Identification of Serum Biomarkers for Differentiating Epileptic Seizures from Psychogenic Attacks Using a Proteomic Approach; a Comparative study

Mohsen Parvareshi Hamrah 1, Mostafa Rezaei Tavirani 2,*, Monireh Movahedi 1, Sanaz Ahmadi Karvigh 3
PMCID: PMC7682629  PMID: 33244522

Abstract

Introduction:

Differentiating actual epileptic seizures (ESs) from psychogenic non-epileptic seizures (PNES) is of great interest. This study compares the serum proteomics of patients diagnosed with ESs and PNES.

Methods:

Eight patients with seizure (4 with PNES and 4 with TLE (temporal lope epilepsy)) were enrolled in this comparative study. Venous blood samples were drawn during the first hour following the seizure. Standard protein purification technique was employed and proteins were subsequently separated via 2-D electrophoresis. After comparison of the serum proteomes from the two groups, protein expression was analyzed. The differentially expressed bands were determined using both matrix-assisted laser ionization time-of-flight (MALDI/TOF) and electrospray ionization quadruple mass spectrometry (MS).

Results:

This study identified 361 proteins, the expression of 110 proteins increased, and 87 proteins decreased in the PNES group compared with TLE group. Four separate proteins were finally identified with MALDI/TOF MS analysis.

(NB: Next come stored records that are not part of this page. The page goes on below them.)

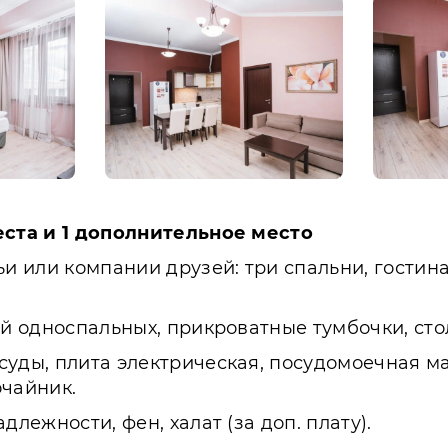
еста и 1 дополнительное место
 или компании друзей: три спальни, гостина
й односпальных, прикроватные тумбочки, стол
суды, плита электрическая, посудомоечная ма
очайник.
лежности, фен, халат (за доп. плату).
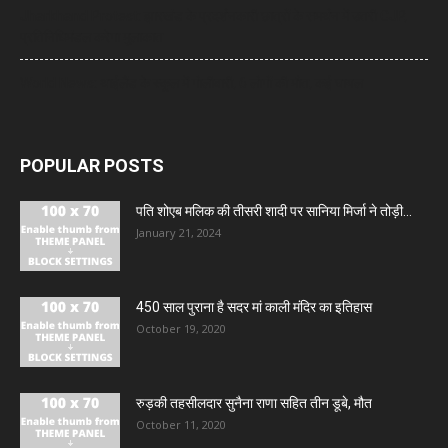
Jharkhand Protest: झारखंड के प्रदर्शनकारी छात्रों के समर्थन में उतरी CJP,
प्रतिनिधिमंडल करेगा मुलाकात
World News: थाईलैंड के स्कूल में गोलीबारी, 6 लोगों की मौत, कई घायल
POPULAR POSTS
पति शोएब मलिक की तीसरी शादी पर सानिया मिर्जा ने तोड़ी...
January 21, 2024
450 साल पुराना है सदर मां काली मंदिर का इतिहास
October 19, 2020
रुड़की तहसीलदार सुनैना राणा सहित तीन डूबे, मौत
October 11, 2020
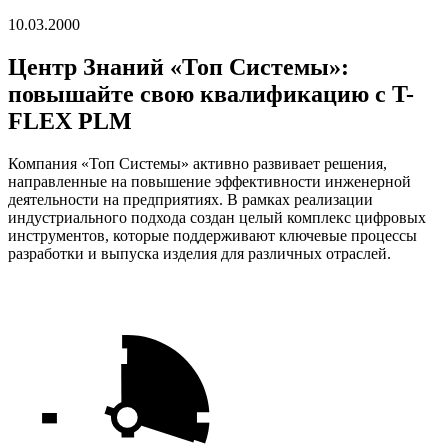
10.03.2000
Центр Знаний «Топ Системы»:
повышайте свою квалификацию с T-
FLEX PLM
Компания «Топ Системы» активно развивает решения,
направленные на повышение эффективности инженерной
деятельности на предприятиях. В рамках реализации
индустриального подхода создан целый комплекс цифровых
инструментов, которые поддерживают ключевые процессы
разработки и выпуска изделия для различных отраслей.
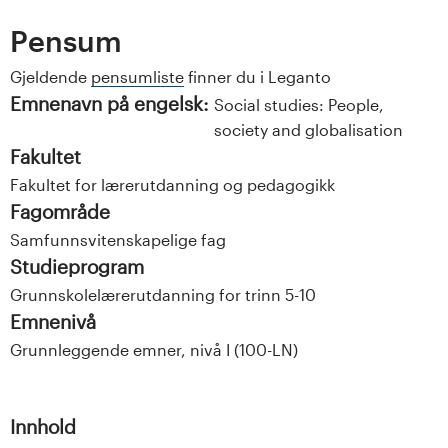
Pensum
Gjeldende
pensumliste
finner du i Leganto
Emnenavn på engelsk:
Social studies: People,
society and globalisation
Fakultet
Fakultet for lærerutdanning og pedagogikk
Fagområde
Samfunnsvitenskapelige fag
Studieprogram
Grunnskolelærerutdanning for trinn 5-10
Emnenivå
Grunnleggende emner, nivå I (100-LN)
Innhold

Compared with PNES group, alpha 1-acid glycoprotein, ceruloplasmin, and S100-β were down-regulated and malate dehydrogenase 2 was up-regulated in the serum of TLE patients.

Conclusion:

Our results indicated that changes in serum levels of S100-β, ceruloplasmin, alpha 1-acid glycoprotein 1, and malate dehydrogenase 2 after seizure could be introduced as potential markers to differentiate ES from PNES; however, more advanced studies are required to reach a better understanding of the underlying mechanisms.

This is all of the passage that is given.